Er zog sein Mithrilmesser und die Dose mit der roten Paste aus seinem Beutel, dazu noch zwei Flaschen und eine Ebenholzschachtel mit Pflegemitteln für seine Schwerter. Die Fressalien bot er Lady Lucy an, die sich gierig darüber hermachte. Engelchen, die im näheren Umkreis Holz geholt hatte, wurde auch dazu eingeladen und gedankenverloren träumte sie vor sich hin. Vor allem dachte sie an Pippin, den sie sehr vermisste, aber auch an den Reisenden und an mich, die ich noch immer am Feuer fest schlief und nur in Visionen dieses Geschehen mitverfolgte.

Lady Lucy war noch immer nicht dahintergekommen, woraus diese leckere Paste hergestellt war und so fragte sie Rass´Xar. Er meinte, es wäre ziemlich egal, welche Kräuter man dazu verwenden würde, aber Petersilie und Schnittlauch müßten dabei sein und auch ein wenig Kresse; für die Farbe dann Radieschen ... doch der Trick dabei ist die Magie. Lucy wollte sofort etwas davon kaufen, doch Rass´Xar lehnte ab. Knurrend blickte Lucy in die Flammen. Während der Dunkelelf seine Schwerter versorgte, schielte er zu Lady Lucy: "Ihr seid leicht reizbar, Lady." "...und ihr seid nicht sehr gesellschaftsfähig...das muß an eurem Ursprung liegen," konterte sie "...man sieht das Blut ist nicht zu besiegen, davor konntet ihr nicht fliehen." Bösartig grinste sie den Drow an. Doch ließ er sich das nicht gefallen und erwiderte: "Och so früh am Abend schon Vorwürfe von einer Diebin?" Mit wütend funkelnden Augen fauchte sie: "Ihr nennt mich eine Diebin?" Rass´Xar schmunzelte: "Hmm...wie soll man jemanden, der Mitglied einer Räuberbande war, denn sonst nennen? Konkubine?" Das war zuviel...empört rief sie: "Wir waren keine Diebe... Duhan war einer der Weisen. Ihr beleidigt ihn und das freie Volk!" Als ob Lady Lucy das gefährliche Funkeln in den Augen des Dunkelelfen bemerkt hätte, nahm sie einen tiefen Schluck aus der Flasche und verschwand.

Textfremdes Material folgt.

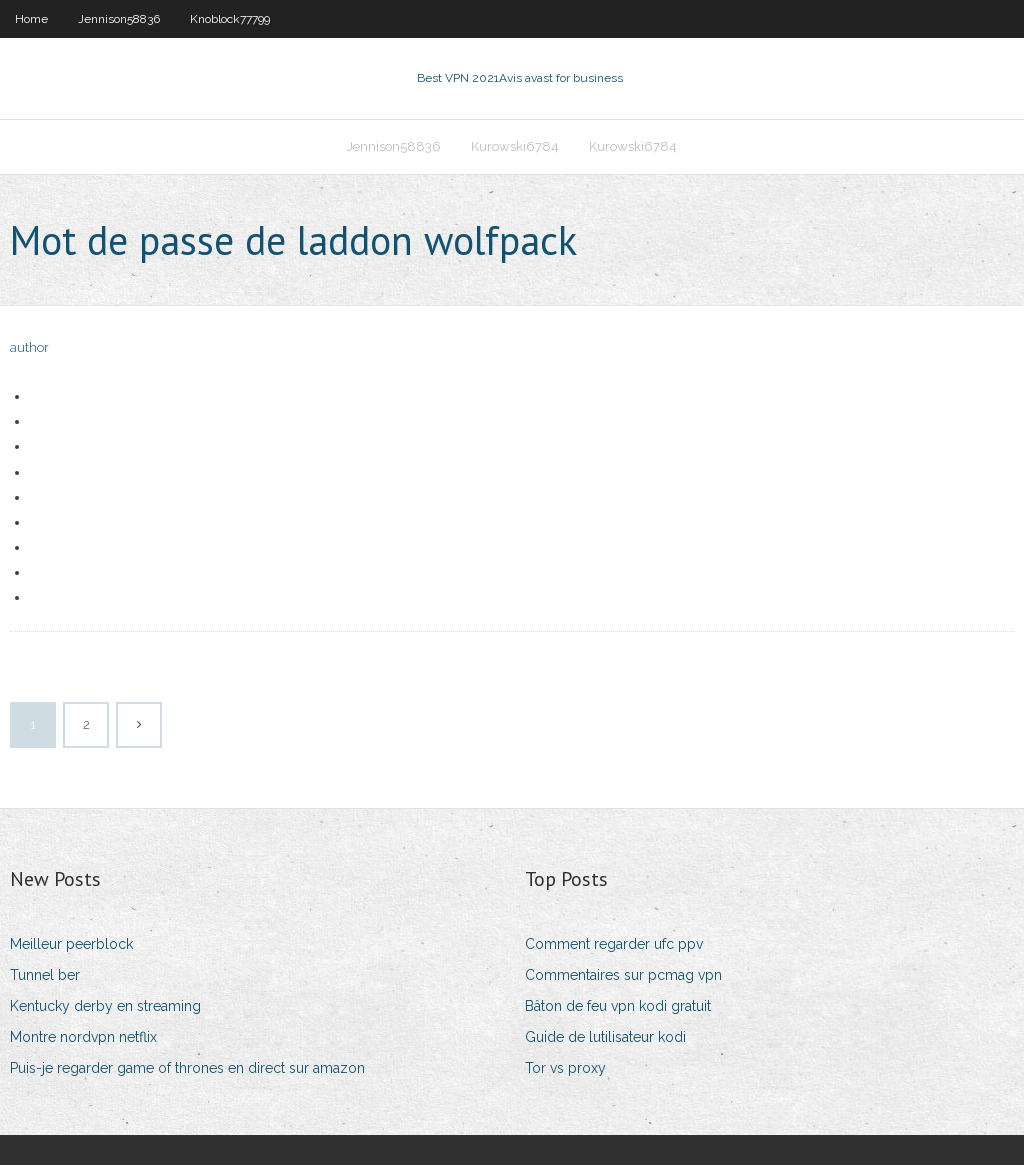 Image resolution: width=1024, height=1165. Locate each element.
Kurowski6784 (515, 146)
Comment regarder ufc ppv (614, 944)
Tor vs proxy (565, 1068)
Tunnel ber (45, 975)
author (29, 347)
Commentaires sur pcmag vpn (623, 975)
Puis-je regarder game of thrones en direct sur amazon (187, 1068)
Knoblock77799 (230, 19)
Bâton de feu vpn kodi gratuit (618, 1006)
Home (31, 19)
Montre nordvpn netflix (83, 1037)
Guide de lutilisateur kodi (605, 1037)
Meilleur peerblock (71, 944)
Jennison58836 (119, 19)
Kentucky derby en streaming (105, 1006) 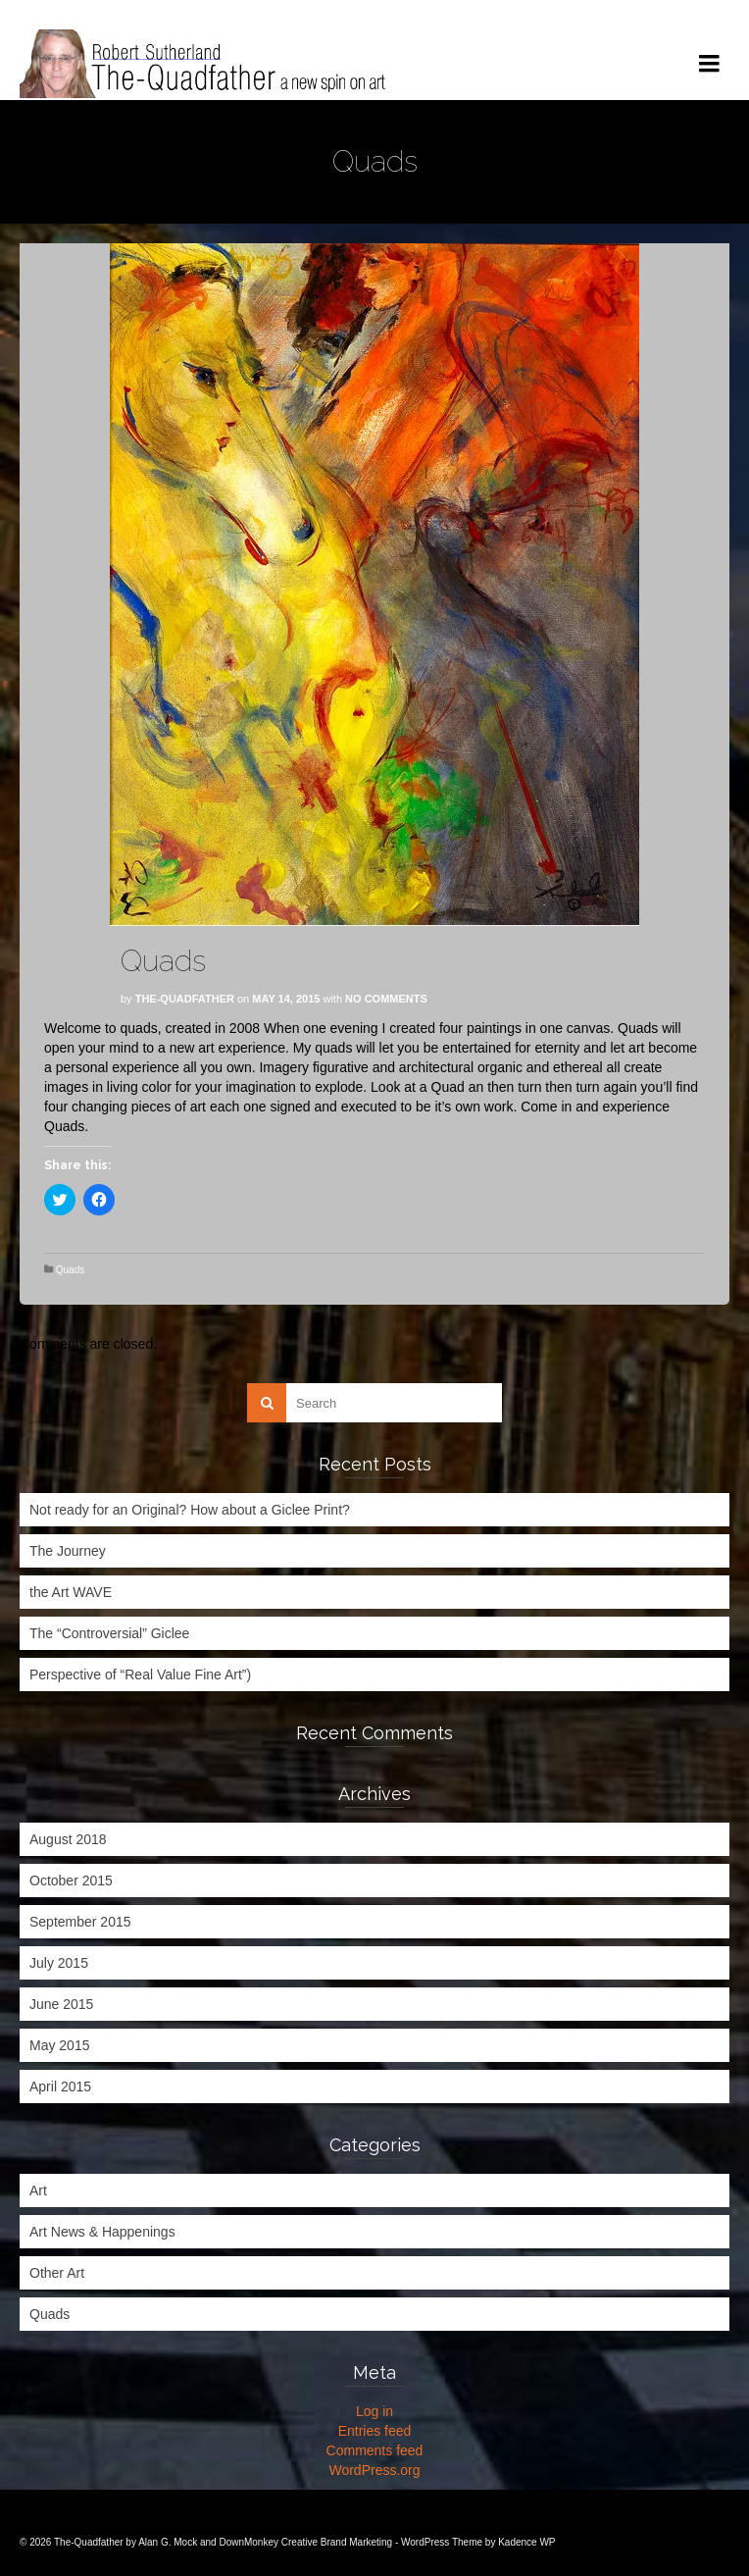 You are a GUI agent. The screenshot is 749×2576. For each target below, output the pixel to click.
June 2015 (61, 2004)
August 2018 (68, 1839)
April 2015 (60, 2086)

Inzwischen war das Häschen liebrita aus dem Wald ans Feuer gehoppelt und beschnupperte den Drow neugierig. Nach einer gewissen Zeit der Begrüßung und Vorstellung kam auch Naatz ans Feuer geschlurft, ein verschlafenes "Morgen..." auf den Lippen. Das Häschen hüpfte erfreut auf und rannte zu ihm. Rass´Xar entschuldigte sich noch einmal bei Naatz, weil er seine Eltern in den Tagen des Chaos dahingemordet hatte, welches in seiner Geschichte nachzulesen sein wird. Naatz nickte verständnisvoll: "Naja, ihr konntet ja nichts dafür...ich kannte ja nicht einmal wirklich..." Rass´Xar immer noch beschämt meinte: "Nun, trotzdem, ich sage es, bevor böses Blut entstehen kann, nur aus Vorurteilen und der Geschichte heraus." Naatz winkte ab: "Aber...das ist jetzt alles Vergangenheit, wenden wir uns doch der Zukunft zu." Freudig hörte Naatz von Rass´Xar, daß jener Abeir - Thoril kannte. Auch ihn... Naatz und den kleinen Boo schien der Drow zu kennen. "Baldur´s Gate?" fragte Rass´Xar. Naatz nickte lächelnd: "...aber von dort kennt ihr nur Boo." Rass´Xar schug sich an den Kopf: "Stimmt, der niedliche, fiepsende Hamster...der nie mag, wenn man ihn anpackt." Engelchen warf noch schnell dazwischen: "...der Nichtschwimmer! ...der meine Nüsse und Trauben alle gefressen hat!" So recht konnte sie es noch immer nicht verzeihen. Doch Naatz versichterte, daß Boo im Moment auf Diät ist.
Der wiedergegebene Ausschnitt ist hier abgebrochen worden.